PMC · DOI: 10.3758/s13423-025-02672-y · Psychonomic Bulletin & Review · 2025-03-07

## TL;DR

This study challenges the idea that selecting information in bilingual tasks requires extra mental resources, suggesting that such selection may happen automatically when needed.

## Contribution

The study provides new evidence that selection in language and cognitive tasks may not rely on limited-capacity resources as previously assumed.

## Key findings

- Neither the L1 Stroop nor L2 picture-naming tasks showed increased distractor interference with higher cognitive load.
- Bayesian analyses supported the absence of interactions between task load and distractor interference.
- Results suggest that selection processes may be reactive rather than resource-demanding.

## Abstract

Theories of adaptive (and cognitive) control assume that selecting target information in the context of highly salient distractors depends on limited-capacity resources. Building on this assumption, theories of language-control associations propose that the opportunities afforded by bilingualism to engage such effortful selection, such as when speaking in a nondominant language, might improve domain-general adaptive control. The assumption that domain-general or language-specific selection is resource-demanding, however, has surprisingly little empirical support. Here, we tested that assumption by having unbalanced Italian-English bilinguals perform both an L1 Stroop task and an L2 picture-naming task simultaneously with an n-back task. Both tasks showed costs due to the load produced by the n-back task and distractor interference, with slower responses to incongruent (the word GREEN in the color red) and congruent stimuli (RED in red) than neutral ones (XXX in red) in the L1 Stroop task and to noncognate than cognate pictures (pictures with different/similar L1 and L2 names) in the L2 picture-naming task. However, neither task showed larger distractor interference with greater load, with Bayesian analyses favoring the absence of such interactions. These results suggest that domain-general and language-specific selection may occur reactively, i.e., only when the need arises, with no strong reliance on limited-capacity resources.
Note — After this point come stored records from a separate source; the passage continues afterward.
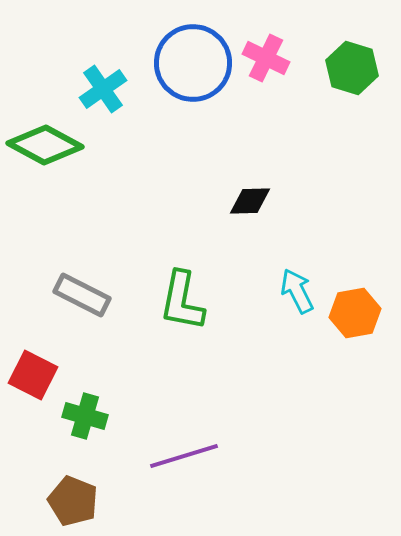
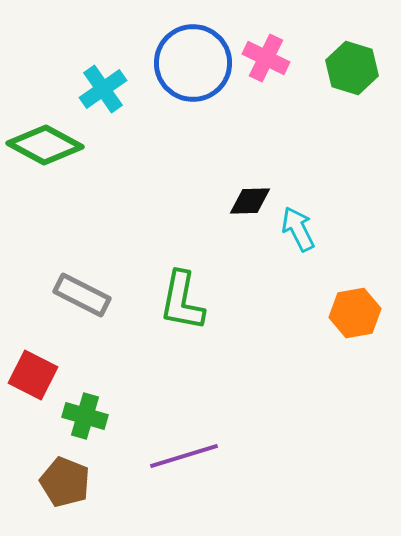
cyan arrow: moved 1 px right, 62 px up
brown pentagon: moved 8 px left, 19 px up
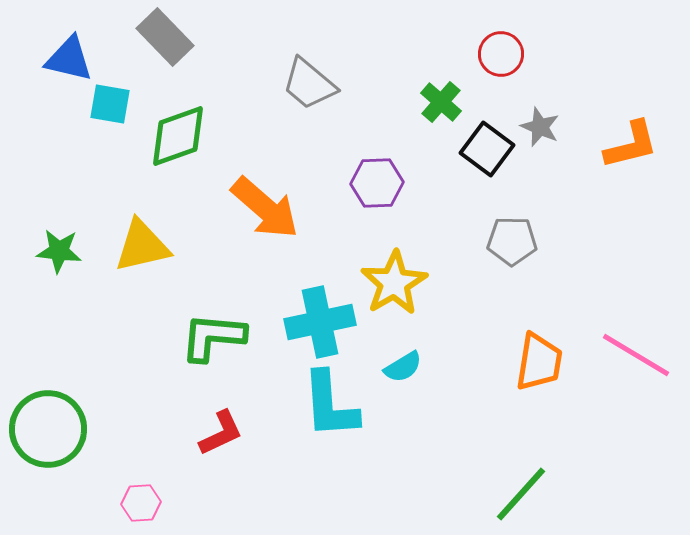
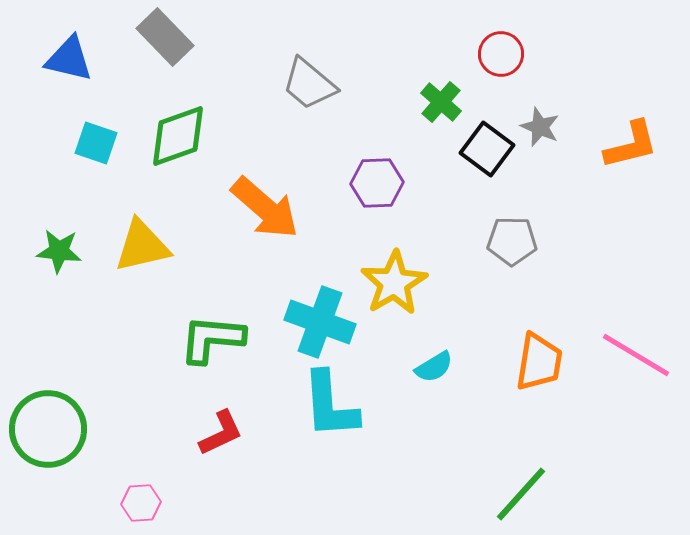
cyan square: moved 14 px left, 39 px down; rotated 9 degrees clockwise
cyan cross: rotated 32 degrees clockwise
green L-shape: moved 1 px left, 2 px down
cyan semicircle: moved 31 px right
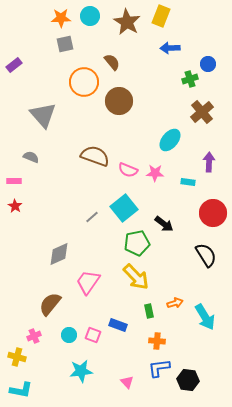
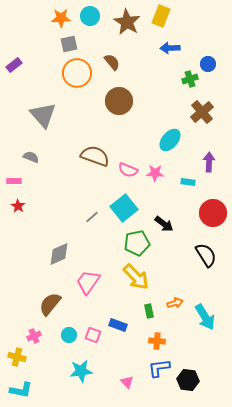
gray square at (65, 44): moved 4 px right
orange circle at (84, 82): moved 7 px left, 9 px up
red star at (15, 206): moved 3 px right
Further, they invite a rethinking of both adaptive-control theories assuming resource-demanding selection and theories of language-control associations assuming that regularly engaging such selection would be conducive to domain-general benefits.

The online version contains supplementary material available at 10.3758/s13423-025-02672-y.

## Full-text entities

- **Chemicals:** DMDX (-)
- **Species:** Homo sapiens (human, species) [taxon 9606]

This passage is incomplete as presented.